La journée s’est terminée par l’intervention de Gilles Brougère, professeur de sciences de l’éducation à l’Université Paris 13 (laboratoire Experice - EA 3971), du projet Game in Lab, initié par Asmodée et l’Innovation Factory, visant à soutenir la recherche sur le jeu de société.

Samedi 12 octobre

Dans la suite des deux premières journées du colloque, le samedi matin a permis d’étudier le jeu et ses impacts sociétaux, notamment dans un monde numérisé. Ainsi, la matinée, présidée par Élisabeth Belmas, professeure émérite d’histoire moderne à l’Université Paris 13, (laboratoire IRIS - UMR 8156-U997) — MSH Paris-Nord et secrétaire générale du GIS « Jeu et Sociétés » a-t-elle été animée par des interventions sur les thèmes du numérique et de la santé, du e-sport, du monde du travail, des jeux vidéo ou encore des réseaux sociaux.
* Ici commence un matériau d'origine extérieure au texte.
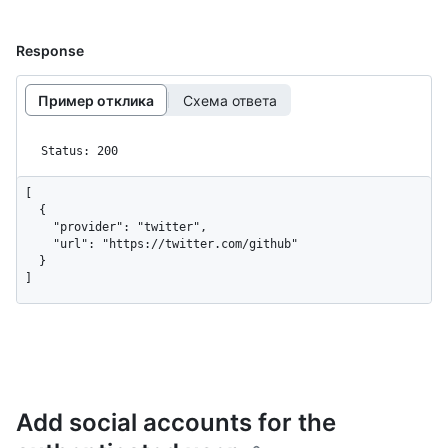
Response
Пример отклика
Схема ответа
Status: 200
[

  {

    "provider": "twitter",

    "url": "https://twitter.com/github"

  }

]
Add social accounts for the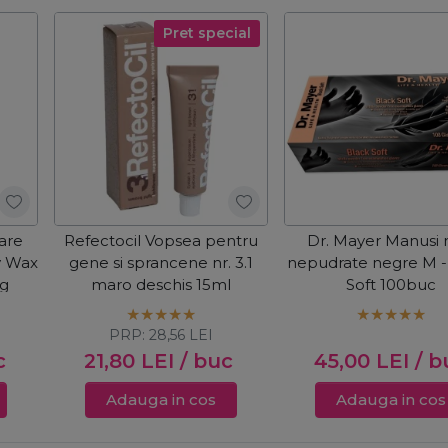
Pret special
oare
Refectocil Vopsea pentru
Dr. Mayer Manusi ni
y Wax
gene si sprancene nr. 3.1
nepudrate negre M -
kg
maro deschis 15ml
Soft 100buc
PRP:
28,56
LEI
c
21,80
LEI
/ buc
45,00
LEI
/ b
Adauga in cos
Adauga in cos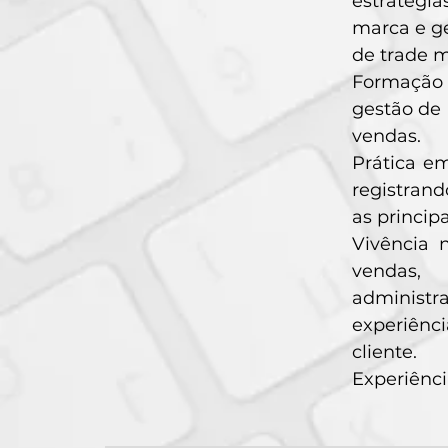
estratégi
marca e g
de trade m
Formação 
gestão de
vendas.
Prática em
registrand
as princip
Vivência 
vendas,
administr
experiênci
cliente.
Experiênci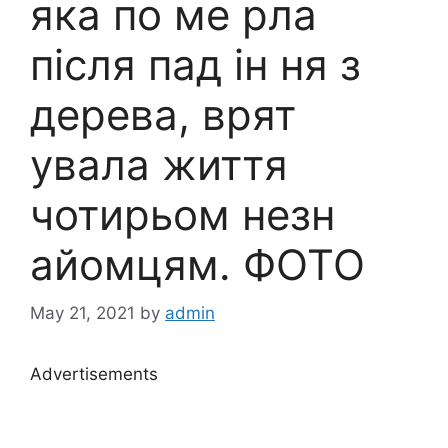
яка по ме рла
після пад ін ня з
дерева, врят
увала життя
чотирьом незн
айомцям. ФОТО
May 21, 2021
by
admin
Advertisements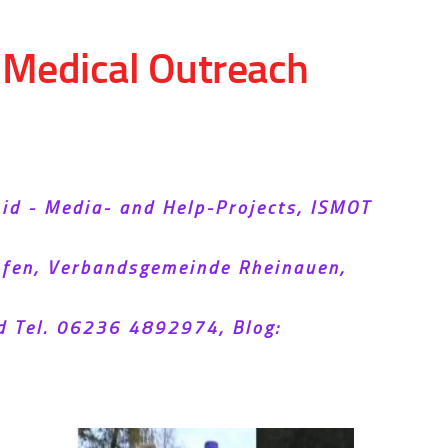
d Medical Outreach
Aid - Media- and Help-Projects, ISMOT
hofen, Verbandsgemeinde Rheinauen,
d Tel. 06236 4892974, Blog: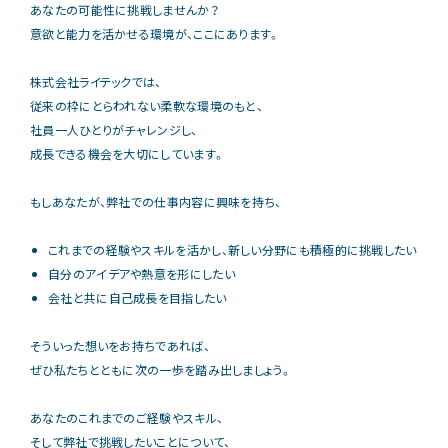
あなたの可能性に挑戦しませんか？
意欲と能力を活かせる環境が、ここにあります。
株式会社ライテックでは、
従来の枠にとらわれない柔軟な環境のもと、
社員一人ひとりがチャレンジし、
成長できる機会を大切にしています。
もしあなたが、弊社での仕事内容に興味を持ち、
これまでの経験やスキルを活かし、新しい分野にも積極的に挑戦したい
自分のアイデアや熱意を形にしたい
会社と共に自己成長を目指したい
そういった想いをお持ちであれば、
ぜひ私たちとともに次の一歩を踏み出しましょう。
あなたのこれまでのご経験やスキル、
そして弊社で挑戦したいことについて、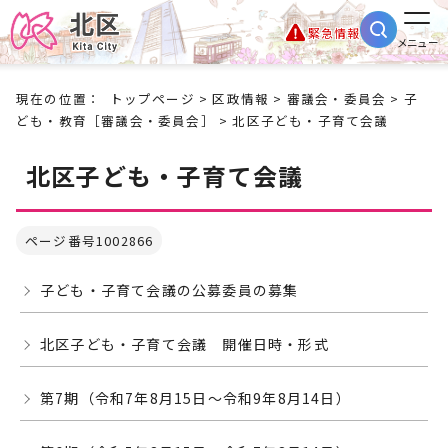
緊急情報
メニュー
現在の位置：
トップページ
>
区政情報
>
審議会・委員会
>
子
ども・教育［審議会・委員会］
> 北区子ども・子育て会議
北区子ども・子育て会議
ページ番号1002866
子ども・子育て会議の公募委員の募集
北区子ども・子育て会議 開催日時・形式
第7期（令和7年8月15日～令和9年8月14日）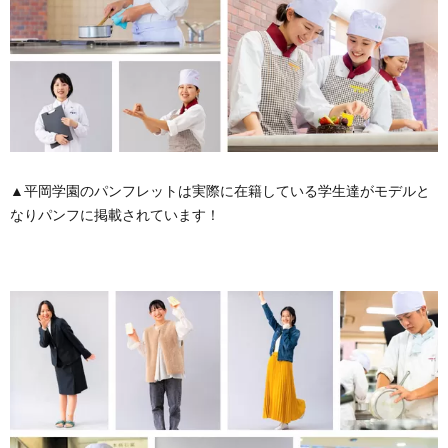
▲平岡学園のパンフレットは実際に在籍している学生達がモデルと
なりパンフに掲載されています！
Sarah Sandré, doctorante en histoire des sciences contemporaines de l’Université Paris 13, (laboratoire IRIS - UMR 8156), juriste et consultante en santé numérique, a défini les contours, les enjeux et les perspectives de la gamification dans le monde de la santé. Caroline Simonpietri, docteure en socio-anthropologie de l’Université Paris Descartes (laboratoire CEPED - UMR 196) et consultante indépendante (Anthropik), a analysé les nouveaux enjeux et les rugosités apportés par le jeu dans le domaine de la e-santé. Samuel Vansyngel, doctorant en sciences de l’éducation à l’Université Paris 13 (laboratoire EXPERICE - EA 3971) et co-fondateur de l’AREFE (Association pour la Recherche et les Études Francophone sur l’Esport), a suivi la manière dont la pratique des jeux vidéo se transforme, passant d’une passion ordinaire à une professionnalisation ainsi qu’à une institutionnalisation. Emmanuelle Savignac, MCF d’anthropologie à l’Université Paris 3 Sorbonne Nouvelle, membre du laboratoire CERLIS (UMR 8370) de l’Université de Paris-Paris Descartes, est intervenue sur la gamification dans le monde du travail avec « Un jeu productif ? La gamification et la question des mécaniques du jeu ». Le cinquième intervenant, Ingo Fiedler, docteur en administration des affaires et en économie de l’Université de Hamburg, UHH School of Business, Economics and Social Sciences, co-fondateur du Blockchain Research Lab, et chercheur invité a la Chaire de recherche sur l’étude du jeu à l’Université Concordia, à Montréal, a mesuré l’impact du hasard et de l’argent dans les jeux vidéo dans le phénomène des loot boxes. Enfin, c’est le docteur Donna Cooner, professeur en éducation à la Colorado State University, aux États-Unis et auteur d’ouvrages pour adolescents, qui a clos la matinée par un exposé sur l’estime de soi chez les jeunes à l’heure des réseaux sociaux.